Following the addition of J Balvin’s signature meal to its menu, McDonald’s has released a 58-piece limited-edition merch collection with the reggaeton artist that includes an Oreo McFlurry-inspired bucket hat, fries-themed outdoor camping chair and order receipt tattoo sticker, among other items inspired by J Balvin’s favorite McDonald’s menu items.

The J Balvin and McDonald’s line of apparel and accessories features a splash of neon colors reminiscent of the ‘80s and includes a pink and yellow fries bed sheet, hamburger lounge slippers, logo snapbacks, tees, sweatshirts, sunglasses, a watch and more. Prices range from $4 to $180.

The J Balvin Meal is available for purchase in restaurants for carry-out, at drive-thru, via McDelivery or through the McDonald’s app, from October 5 to November 1. Those who order via the app receive a free Oreo McFlurry.

McDonald’s foray into direct-to-consumer (DTC) fashion began in December last year when it launched its first-ever online popup shop giving US fans year-round access to exclusive items.

More recently, McDonald’s has reimagined its role in popular culture by doing multi-tier collaborations with popular music artists. On September 8, McDonald’s rolled out rapper Travis Scott’s go-to order, the Cactus Jack meal, available for $6 only on the McDonald’s app. In addition, the partnership saw the launch of a capsule merch collection and a national commercial. The apparel sold out in days.

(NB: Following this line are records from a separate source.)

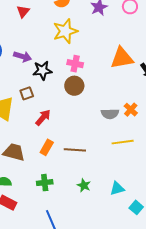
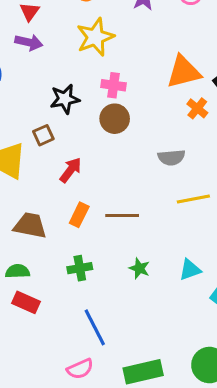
purple arrow: (23, 57) -> (29, 42), moved
orange cross: (131, 110) -> (197, 108), moved

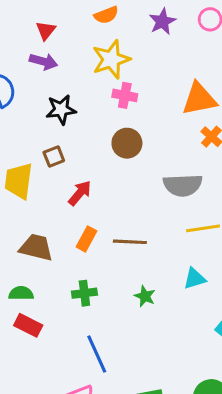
pink cross: (114, 85) -> (125, 95), moved
black star: (65, 99) -> (61, 110), moved
gray semicircle: (171, 157) -> (183, 185), size x1.4
cyan triangle: (190, 270) -> (195, 279), moved

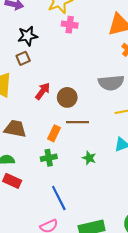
brown circle: (127, 143) -> (67, 97), moved
brown square: (54, 156) -> (23, 58), moved
orange rectangle: (86, 239) -> (54, 133), moved

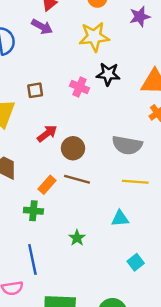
pink cross: (70, 25) -> (80, 87), moved
black star: (28, 36) -> (108, 74), moved
green star: (89, 158) -> (77, 238), moved

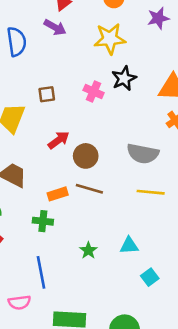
black star: (108, 74) -> (124, 78), turned -30
orange rectangle: (47, 185) -> (58, 194), turned 30
cyan triangle: (120, 219) -> (129, 245), moved

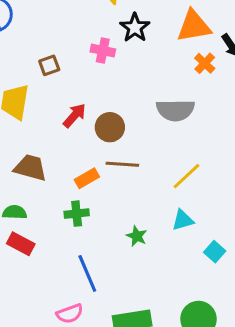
yellow line: (151, 192) -> (186, 176), moved, turned -36

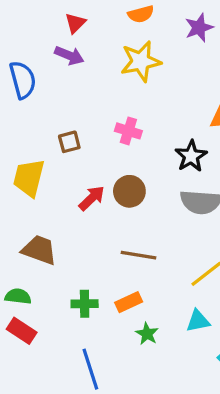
black star: (135, 28) -> (191, 156), moved
brown circle: (110, 127) -> (129, 191), moved
orange rectangle: (87, 178) -> (129, 302), moved

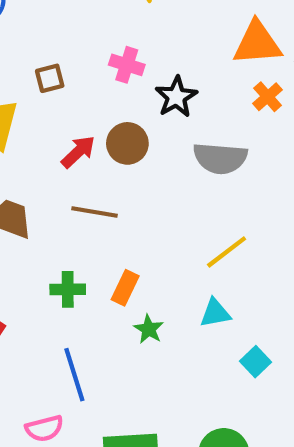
black star: (191, 156) -> (176, 97), moved
brown line: (139, 255) -> (95, 212), moved
orange rectangle: (129, 302) -> (125, 288), turned -40

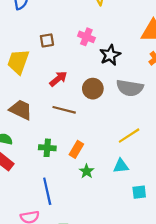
brown circle: (127, 143) -> (93, 89), moved
cyan square: (256, 362) -> (139, 192), turned 32

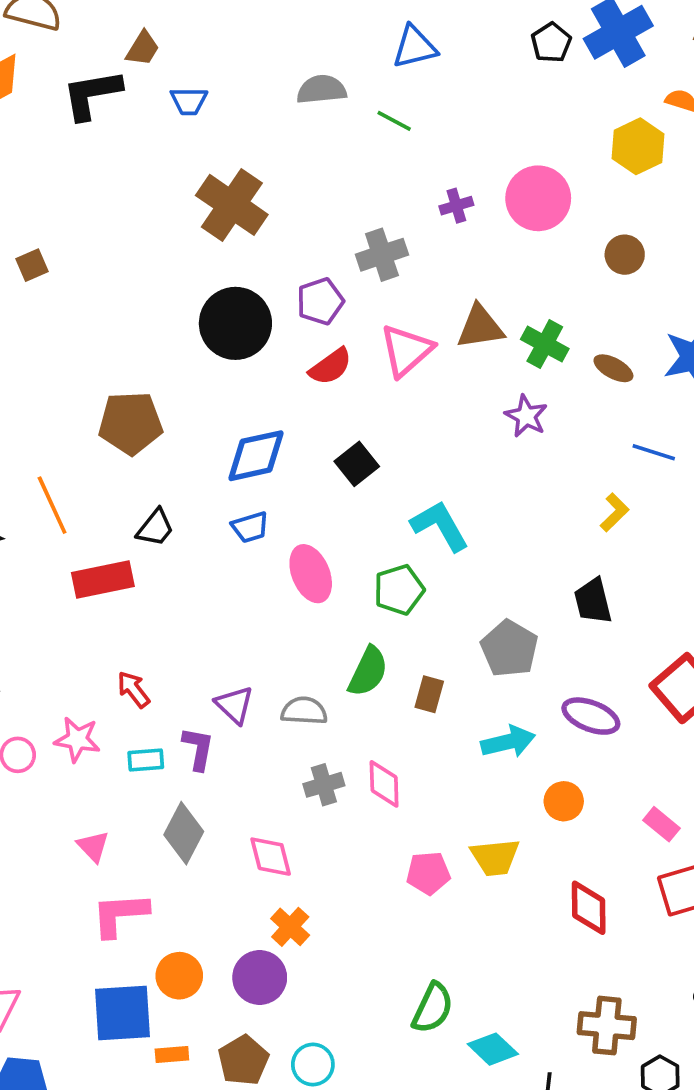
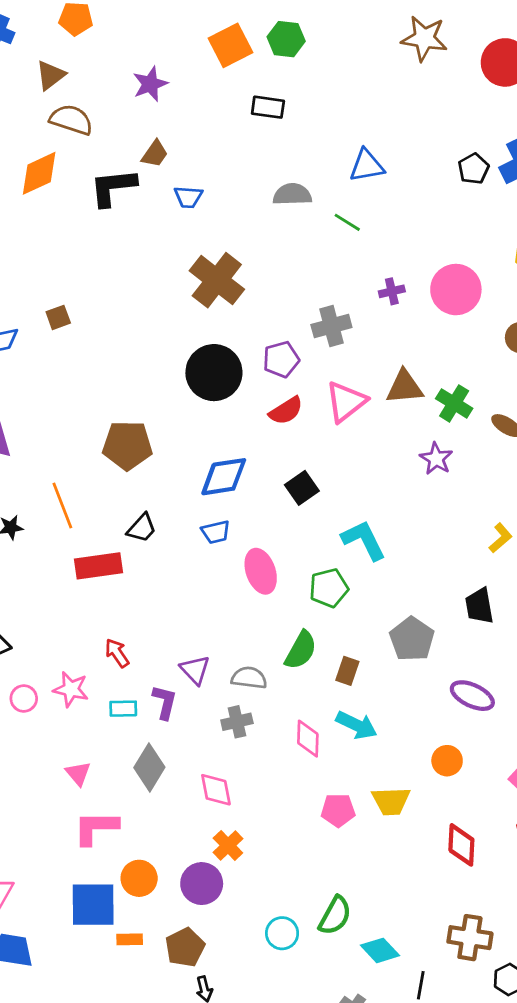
cyan arrow: (508, 742) -> (357, 725), moved, turned 36
gray cross: (324, 785) -> (237, 722), moved
cyan circle: (313, 1065) -> (282, 933), moved

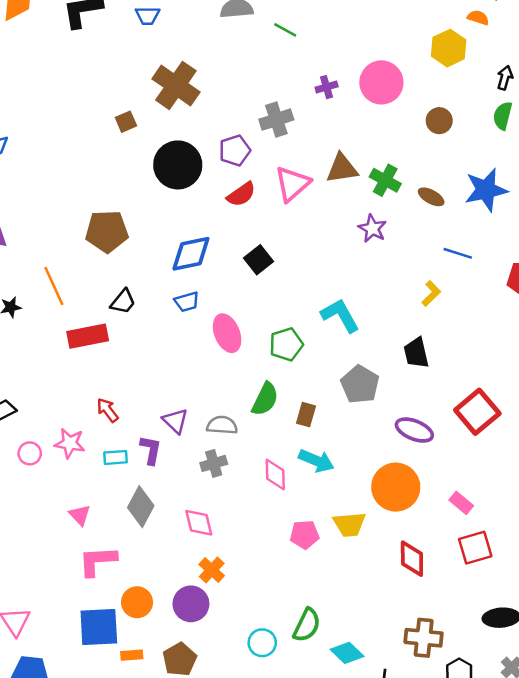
brown square: (58, 317) -> (126, 122), moved
cyan L-shape: (364, 540) -> (340, 315), moved
orange circle: (447, 761) -> (396, 487), size x1.8

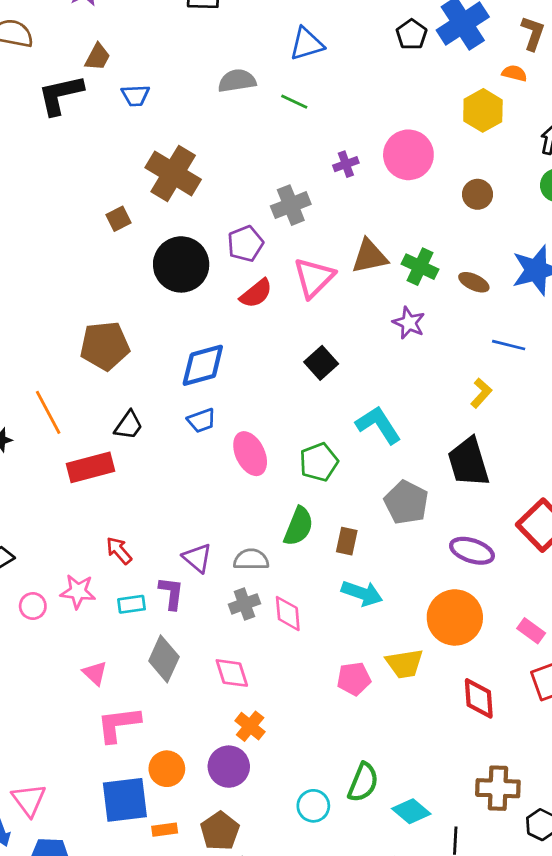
black square: (259, 260) -> (321, 363), moved
black trapezoid: (416, 353) -> (468, 462), size x1.4
pink diamond: (275, 475) -> (288, 614), moved

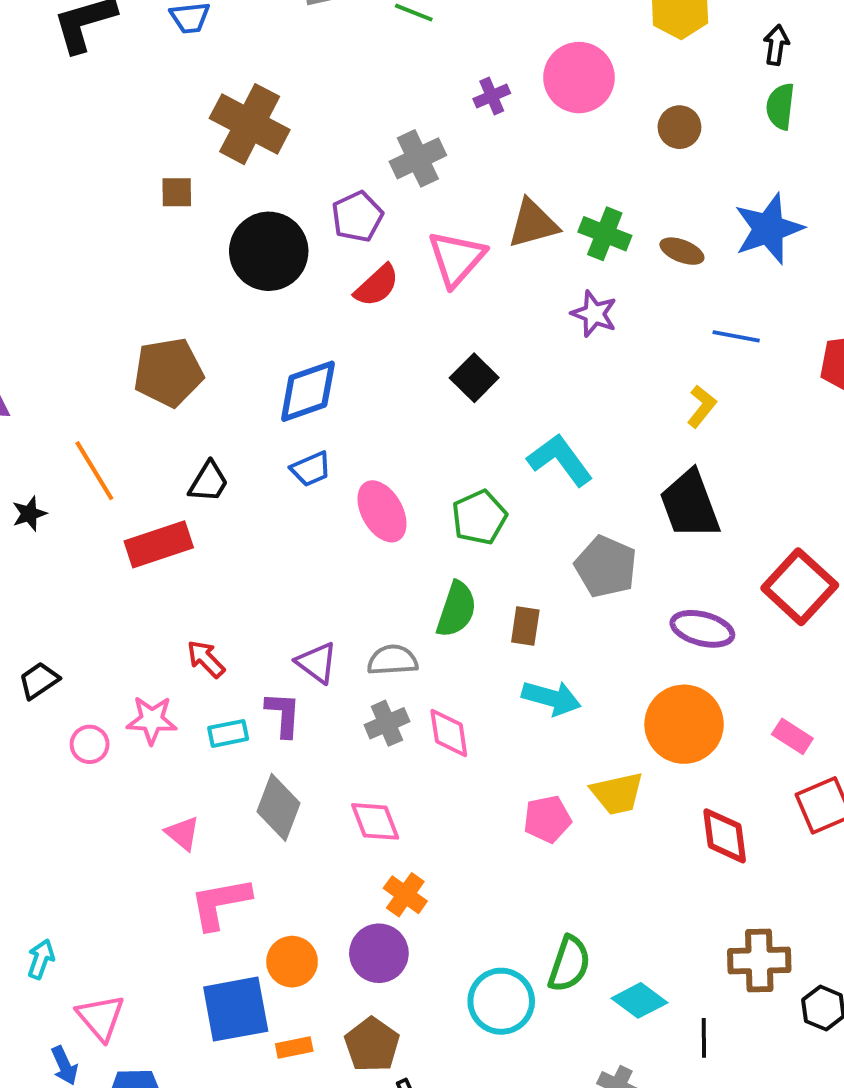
brown square: (118, 219) -> (177, 192), turned 30
cyan circle: (313, 806) -> (501, 1001), size x1.4

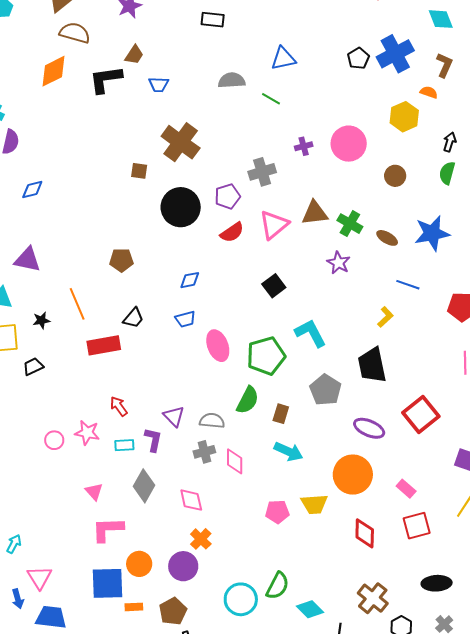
brown pentagon: (168, 372) -> (121, 260), size x0.7
blue diamond: (308, 391) -> (190, 280), size x0.6
green pentagon: (479, 517) -> (266, 356), size x1.4
black trapezoid: (39, 681) -> (33, 367), moved
brown cross: (759, 960) -> (373, 598), turned 32

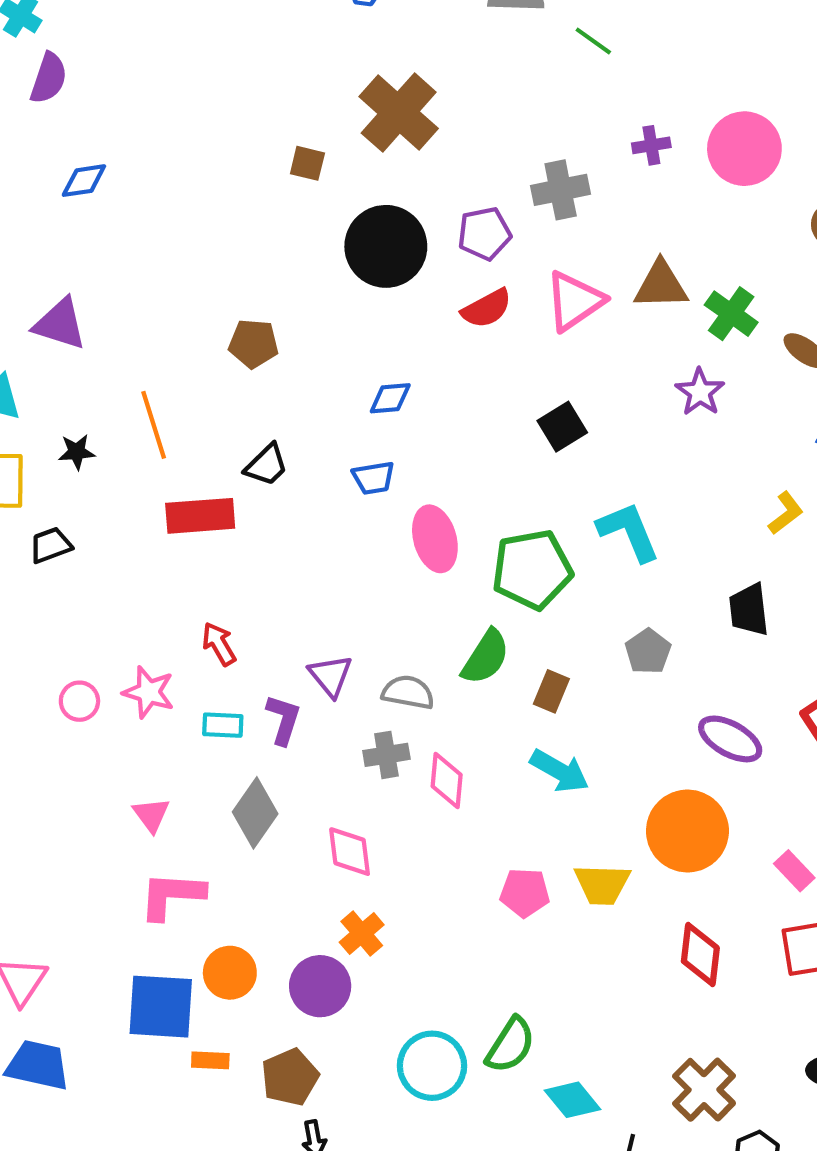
black trapezoid: (372, 365) -> (749, 610), size x0.7
gray pentagon: (325, 390) -> (648, 651), size x0.7

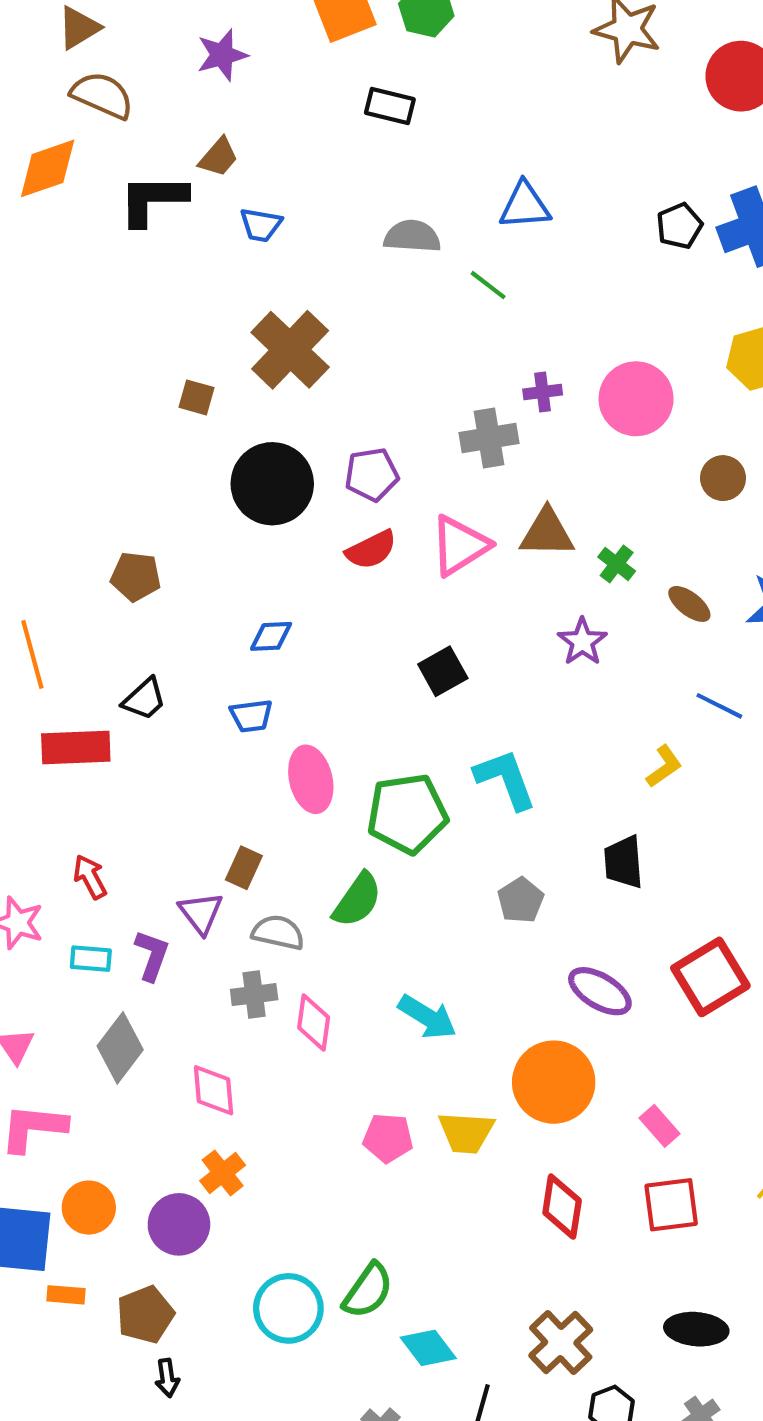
gray cross: (561, 190) -> (489, 438), moved
green cross: (731, 314) -> (617, 564), size x0.7
brown rectangle: (551, 691) -> (244, 868), moved

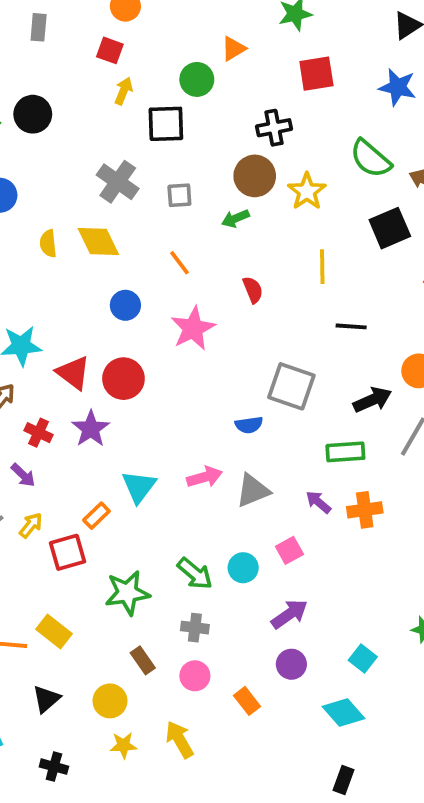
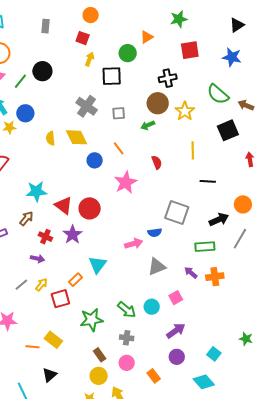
blue circle: (125, 305) -> (95, 160), moved
purple arrow: (23, 475) -> (37, 259), turned -32
pink arrow: (205, 477) -> (134, 244), moved
yellow circle: (110, 701) -> (99, 376), moved

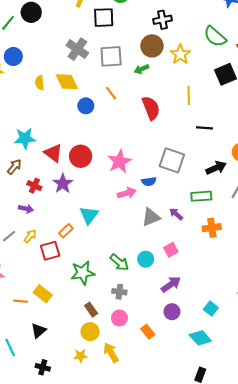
gray square: (119, 113) -> (111, 56), size x1.6
red semicircle: (157, 162) -> (151, 108), size x1.6
pink star: (126, 182) -> (119, 161), moved
purple arrow: (191, 273) -> (176, 214), moved

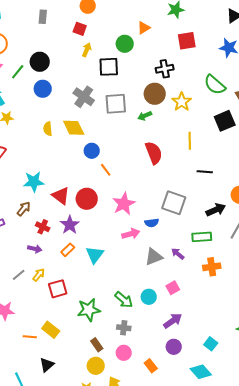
blue circle: (13, 56) -> (43, 89), moved
orange line: (111, 93) -> (106, 170), moved
orange rectangle: (66, 231) -> (68, 250), moved

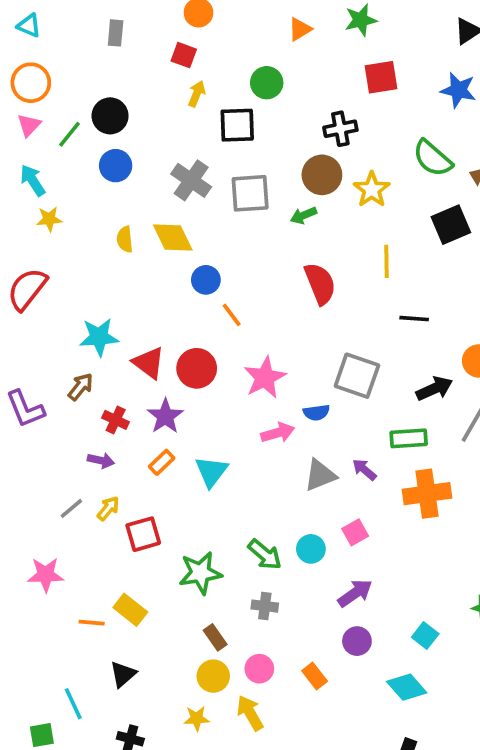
orange triangle: (144, 28) -> (300, 29), moved
orange cross: (212, 267) -> (427, 494), size x1.4
pink circle: (124, 353) -> (259, 669), moved

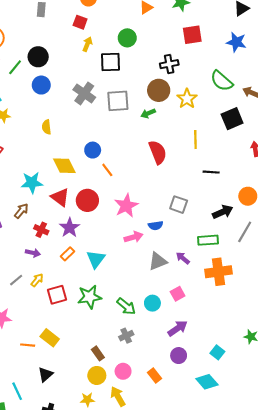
yellow diamond: (173, 237) -> (64, 166), moved
gray square: (357, 376) -> (179, 205), size x0.7
green star: (200, 573) -> (89, 297), moved
gray cross: (265, 606) -> (126, 336), turned -32

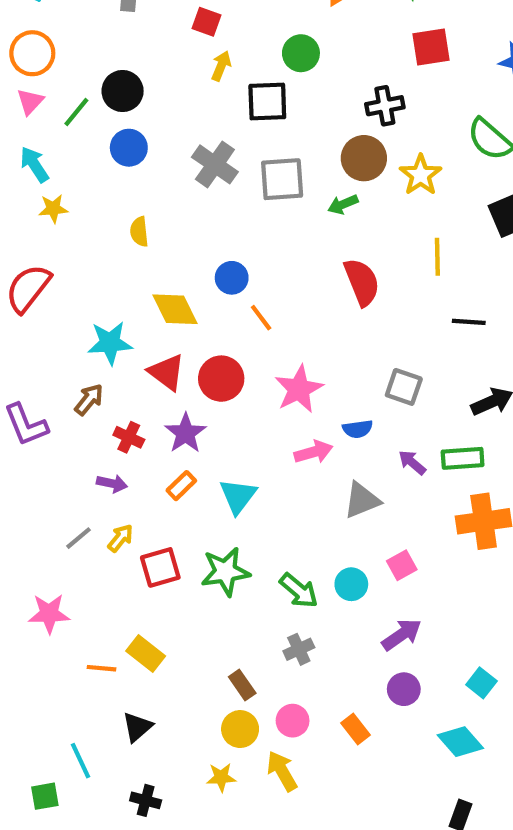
purple arrow: (183, 258) -> (412, 462), moved

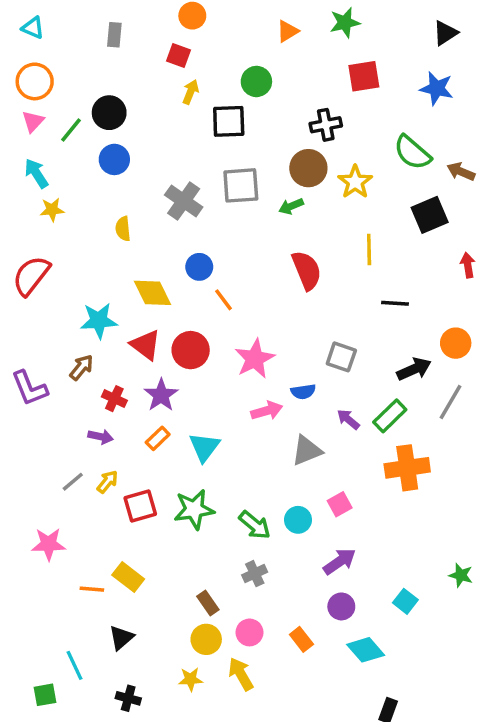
gray cross: (215, 164) -> (184, 201), moved
green rectangle: (463, 458) -> (390, 416), turned -40
cyan diamond: (460, 742) -> (366, 650), moved

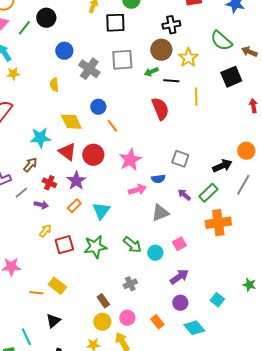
blue circle: (114, 159) -> (64, 51), moved
black line: (395, 303) -> (171, 81), moved
gray line: (73, 482) -> (21, 193), moved
green arrow: (255, 525) -> (132, 245), moved

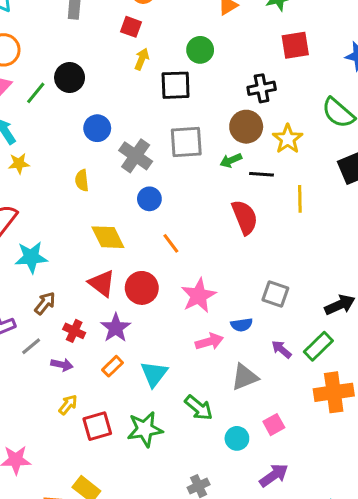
blue circle: (98, 107) -> (149, 199), moved
cyan star: (40, 138) -> (31, 257), moved
green arrow: (132, 245) -> (199, 408), moved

Phase two of McDonald’s activation with Scott, which the brand rolled out three weeks later, included a Twitter sweepstakes to win one of five handmade Travis Scott action figures. To enter, fans were required to quote tweet this post with the caption, “Cactus Jack sent me to @McDonalds #CactusJackSweepstakes.” The post saw 48,7000 quote tweets, nearly 8,000 retweets and 33,600 likes.

McDonald’s may have boosted its sales and drove up its stock price with the celebrity-powered signature meals, but a Vice report reveals the fast-food giant’s potential motive for putting a celebrity on its menu for the first since 1992: to cover up racial discrimination lawsuits filed by a pair of black former McDonald’s executives and 52 franchise owners.

The first lawsuit claims that the number of black employees in leadership roles at McDonald’s declined from 42 in 2014 to just seven by last year. The latter suit claims that McDonald’s subjected the franchise owners to “systematic and covert racial discrimination” over the span of decades.

In July, McDonald’s launched a $500,000 scholarship fund to help students attending historically black colleges and universities (HBCUs). More recently, in October McDonald’s announced its new partnership with Essence Girls United, Thurgood Marshall College Fund and iHeart Media to provide the black community with mentorship opportunities, seed capital for entrepreneurs and college scholarships.